IPDRM 2017

Second Annual Workshop on Emerging Parallel and Distributed Runtime Systems and Middleware

Orlando, Florida, USA.

Held in conjunction with the 31st IEEE International Parallel and Distributed Processing Symposium, (IEEE IPDPS 2017), May 29-June 2, 2017, Orlando, Florida, USA.

Submission deadlines: January 29th, 2017 EXTENDED TO February 5th, 2017


Node architectures of extreme-scale systems are rapidly increasing in complexity. Emerging homogeneous and heterogeneous designs provide massive multi-level parallelism, but developing efficient runtime systems and middleware that allow applications to efficiently and productively exploit these architectures is extremely challenging. Moreover, current state-of-the-art approaches may become unworkable once energy consumption, resilience, and data movement constraints are added. The goal of this workshop is to attract the international research community to share new and bold ideas that will address the challenges of design, implementation, deployment, and evaluation of future runtime systems and middleware.
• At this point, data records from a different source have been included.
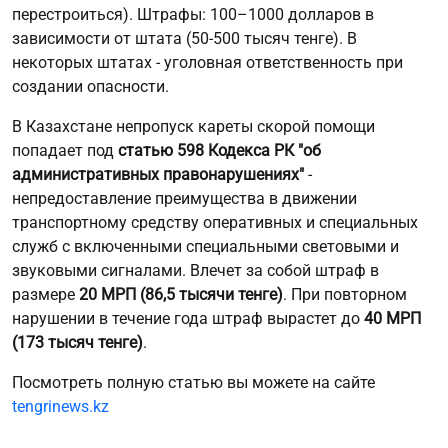
перестроиться). Штрафы: 100–1000 долларов в
зависимости от штата (50-500 тысяч тенге). В
некоторых штатах - уголовная ответственность при
создании опасности.
В Казахстане непропуск кареты скорой помощи
попадает под
статью 598 Кодекса РК "об
административных правонарушениях"
-
непредоставление преимущества в движении
транспортному средству оперативных и специальных
служб с включенными специальными световыми и
звуковыми сигналами. Влечет за собой штраф в
размере
20 МРП (86,5 тысячи тенге)
. При повторном
нарушении в течение года штраф вырастет до
40 МРП
(173 тысяч тенге)
.
Посмотреть полную статью вы можете на сайте
tengrinews.kz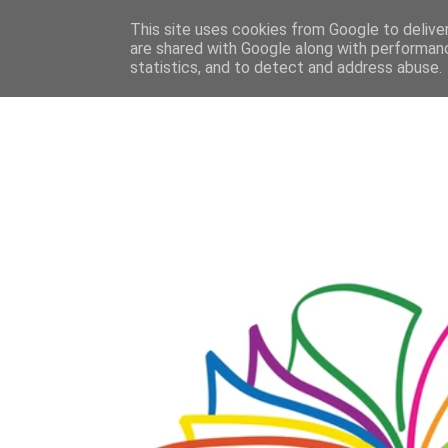
This site uses cookies from Google to deliver
are shared with Google along with performanc
statistics, and to detect and address abuse.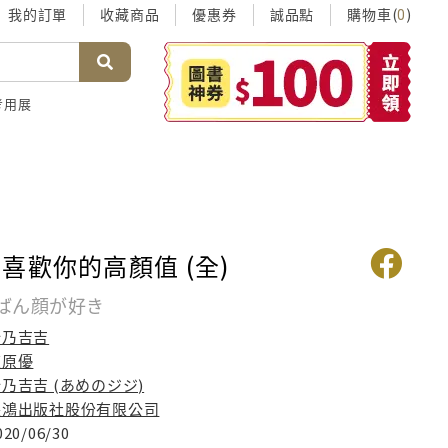
我的訂單
收藏商品
優惠券
誠品點
購物車(
)
0
考用展
喜歡你的高顏值 (全)
ばん顔が好き
飴乃吉吉
夜原優
乃吉吉 (あめのジジ)
長鴻出版社股份有限公司
020/06/30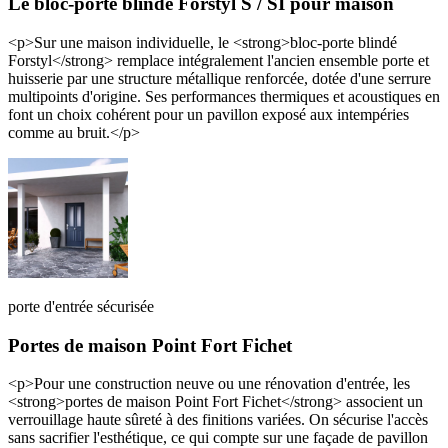
Le bloc-porte blindé Forstyl S / SI pour maison
<p>Sur une maison individuelle, le <strong>bloc-porte blindé
Forstyl</strong> remplace intégralement l'ancien ensemble porte et
huisserie par une structure métallique renforcée, dotée d'une serrure
multipoints d'origine. Ses performances thermiques et acoustiques en
font un choix cohérent pour un pavillon exposé aux intempéries
comme au bruit.</p>
porte d'entrée sécurisée
Portes de maison Point Fort Fichet
<p>Pour une construction neuve ou une rénovation d'entrée, les
<strong>portes de maison Point Fort Fichet</strong> associent un
verrouillage haute sûreté à des finitions variées. On sécurise l'accès
sans sacrifier l'esthétique, ce qui compte sur une façade de pavillon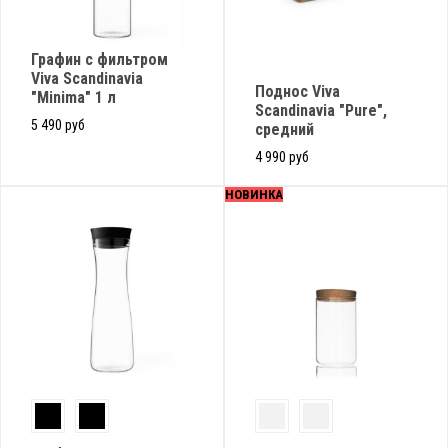
Графин с фильтром
Viva Scandinavia
Поднос Viva
"Minima" 1 л
Scandinavia "Pure",
5 490 руб
средний
4 990 руб
НОВИНКА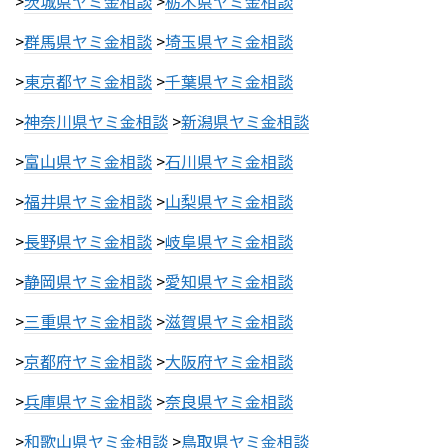
>
茨城県ヤミ金相談
>
栃木県ヤミ金相談
>
群馬県ヤミ金相談
>
埼玉県ヤミ金相談
>
東京都ヤミ金相談
>
千葉県ヤミ金相談
>
神奈川県ヤミ金相談
>
新潟県ヤミ金相談
>
富山県ヤミ金相談
>
石川県ヤミ金相談
>
福井県ヤミ金相談
>
山梨県ヤミ金相談
>
長野県ヤミ金相談
>
岐阜県ヤミ金相談
>
静岡県ヤミ金相談
>
愛知県ヤミ金相談
>
三重県ヤミ金相談
>
滋賀県ヤミ金相談
>
京都府ヤミ金相談
>
大阪府ヤミ金相談
>
兵庫県ヤミ金相談
>
奈良県ヤミ金相談
>
和歌山県ヤミ金相談
>
鳥取県ヤミ金相談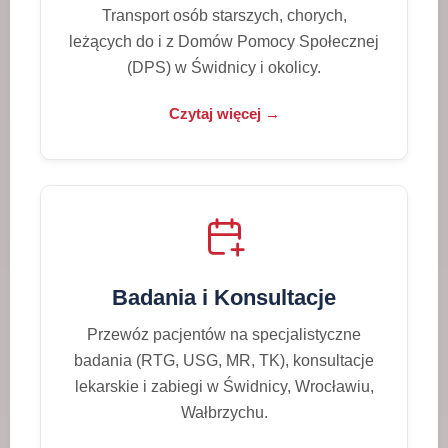
Transport osób starszych, chorych,
leżących do i z Domów Pomocy Społecznej
(DPS) w Świdnicy i okolicy.
Czytaj więcej →
Badania i Konsultacje
Przewóz pacjentów na specjalistyczne
badania (RTG, USG, MR, TK), konsultacje
lekarskie i zabiegi w Świdnicy, Wrocławiu,
Wałbrzychu.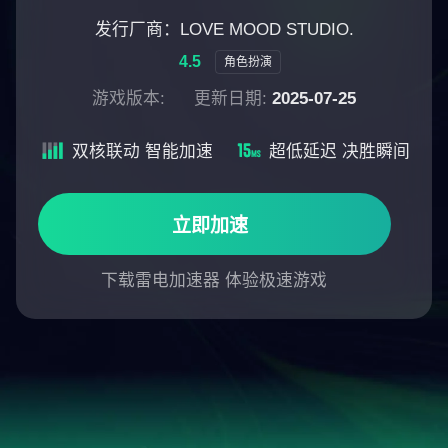
发行厂商：LOVE MOOD STUDIO.
4.5
角色扮演
游戏版本:
更新日期:
2025-07-25
双核联动 智能加速
超低延迟 决胜瞬间
立即加速
下载雷电加速器 体验极速游戏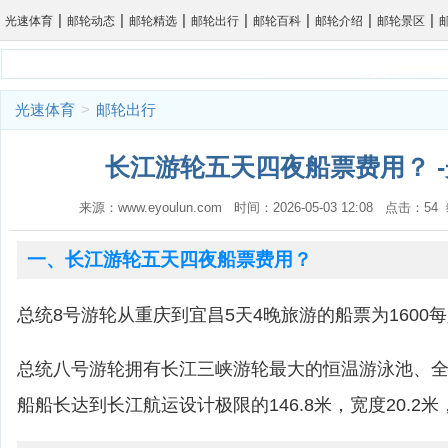
|
|
|
|
|
|
|
光速体育
邮轮动态
邮轮精选
邮轮出行
邮轮百科
邮轮介绍
邮轮景区
光速体育
>
邮轮出行
长江游轮五天四夜船票费用？ 
来源：www.eyoulun.com 时间：2026-05-03 12:08 点击：5
一、长江游轮五天四夜船票费用？
总统8号游轮从重庆到宜昌5天4晚旅游的船票为1600
总统八号游轮拥有长江三峡游轮最大的恒温游泳池、
船船长达到长江航运设计极限的146.8米，宽度20.2米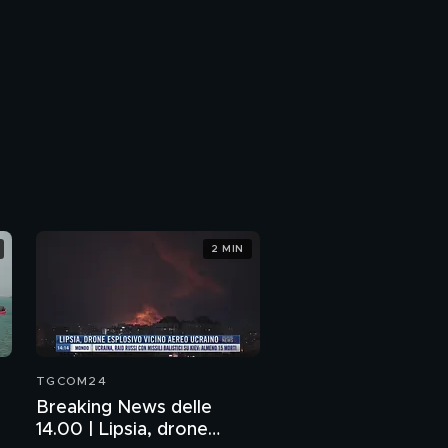
2 MIN
TGCOM24
Breaking News delle
14.00 | Lipsia, drone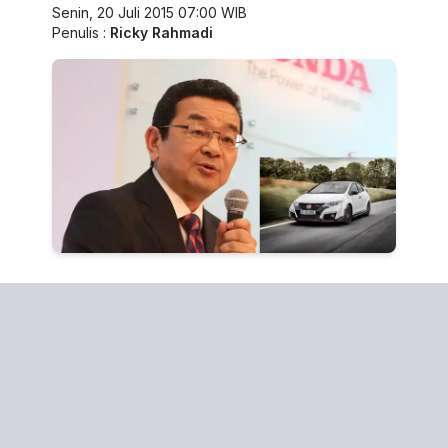
Senin, 20 Juli 2015 07:00 WIB
Penulis :
Ricky Rahmadi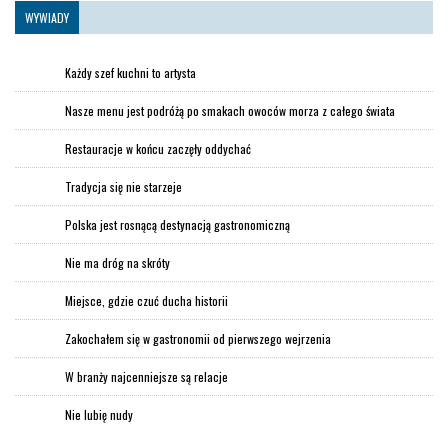
WYWIADY
Każdy szef kuchni to artysta
Nasze menu jest podróżą po smakach owoców morza z całego świata
Restauracje w końcu zaczęły oddychać
Tradycja się nie starzeje
Polska jest rosnącą destynacją gastronomiczną
Nie ma dróg na skróty
Miejsce, gdzie czuć ducha historii
Zakochałem się w gastronomii od pierwszego wejrzenia
W branży najcenniejsze są relacje
Nie lubię nudy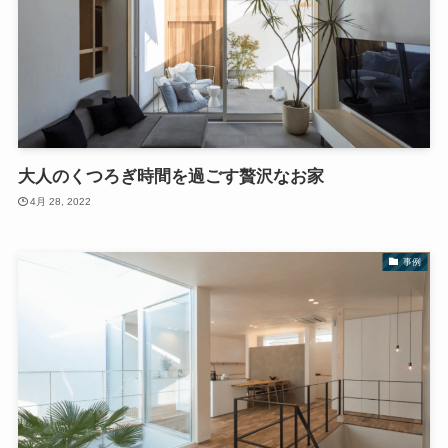
大人のくつろぎ時間を過ごす贅沢なお家
4月 28, 2022
事例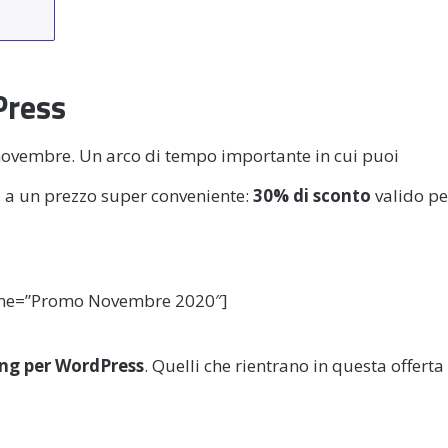
Press
 novembre. Un arco di tempo importante in cui puoi
o
a un prezzo super conveniente:
30% di sconto
valido pe
me=”Promo Novembre 2020″]
ng per WordPress
. Quelli che rientrano in questa offerta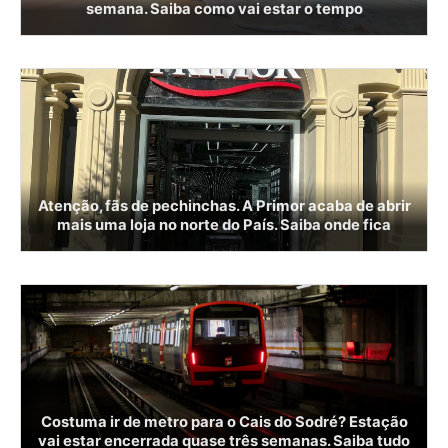
semana. Saiba como vai estar o tempo
Atenção, fãs de pechinchas. A Primor acaba de abrir
mais uma loja no norte do País. Saiba onde fica
Costuma ir de metro para o Cais do Sodré? Estação
vai estar encerrada quase três semanas. Saiba tudo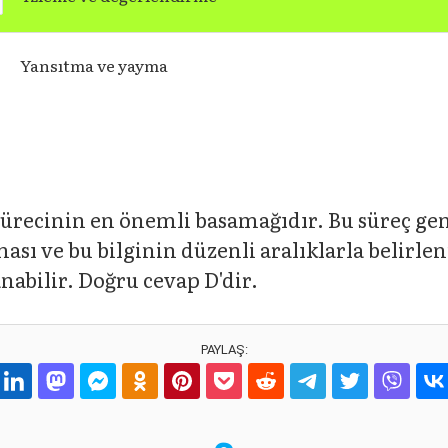
Yansıtma ve yayma
ürecinin en önemli basamağıdır. Bu süreç gene
ası ve bu bilginin düzenli aralıklarla belirle
nabilir. Doğru cevap D'dir.
PAYLAŞ: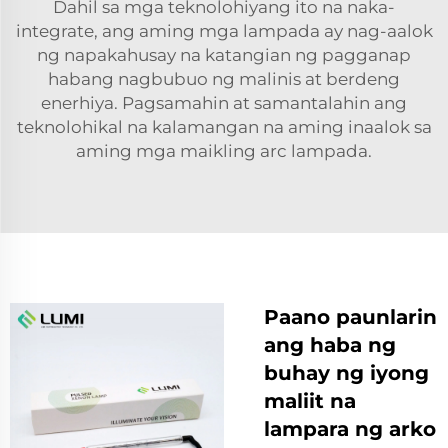
Dahil sa mga teknolohiyang ito na naka-
integrate, ang aming mga lampada ay nag-aalok
ng napakahusay na katangian ng pagganap
habang nagbubuo ng malinis at berdeng
enerhiya. Pagsamahin at samantalahin ang
teknolohikal na kalamangan na aming inaalok sa
aming mga maikling arc lampada.
Paano paunlarin
ang haba ng
buhay ng iyong
maliit na
lampara ng arko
This workshop will emphasize novel, disruptive research ideas over incremental advances. We will solicit papers on topics including, but not limited to, the following areas:

Runtime System/Middleware Design, Evaluation and Usage

  • Runtime/Middleware for emerging HPC and cloud computing platforms
  • Runtime/Middleware for Big Data Computing
  • Modeling and Performance Analysis of Runtime Systems
  • Comparison studies of different runtime systems and middleware
  • Tuning and Optimization studies
  • Interactions between Runtime Systems and Middleware
  • Runtime-architecture co-design

Constraints and Issues for Runtime Systems and Middleware

  • Energy- and Power-aware schemes
  • Fault Tolerance and Reliability
  • Scalable high-performance I/O and access to Big Data
  • Memory management
  • Runtime data analysis (e.g., in-situ analysis)
  • Real-time solutions and QOS
  • Virtualization, provisioning, and scheduling
  • Scalability of novel runtime systems and applications using them

Design Principles and Programming Support

  • High-level programming models (e.g., thread and task based models, data parallel models, and stream programming) and domain-specific languages
  • Programming frameworks, parallel programming, and design methodologies
  • Methodologies and tools for runtime and middleware design, implementation , verification, and evaluation
  • Wild and crazy ideas on future Runtime System and Middleware


We invite two kinds of submissions to this workshop: (1) Full-length research papers (8-page limit); (2) Short papers (4-page limit), which can take the form of position papers, experience reports, or surveys/comparisons of runtime systems and middleware. Papers should not exceed eight (or four) single-spaced pages (including figures, tables and references) using 10-point font on 8.5x11-inch pages. Submissions will be judged on correctness, originality, technical strength, significance, presentation quality, and appropriateness. Submitted papers should not have appeared in or under consideration for another venue. A full peer-review process will be followed with each paper being reviewed by at least 3 members of the program committee.

Submissions should follow the IEEE Conference Proceedings templates found at (http://www.ieee.org/conferences_events/conferences/publishing/templates.html). Camera-ready copy will need to conform to IPDPS guidelines; these will be announced during author notification

Papers can be submitted at (https://easychair.org/conferences/?conf=ipdrm17)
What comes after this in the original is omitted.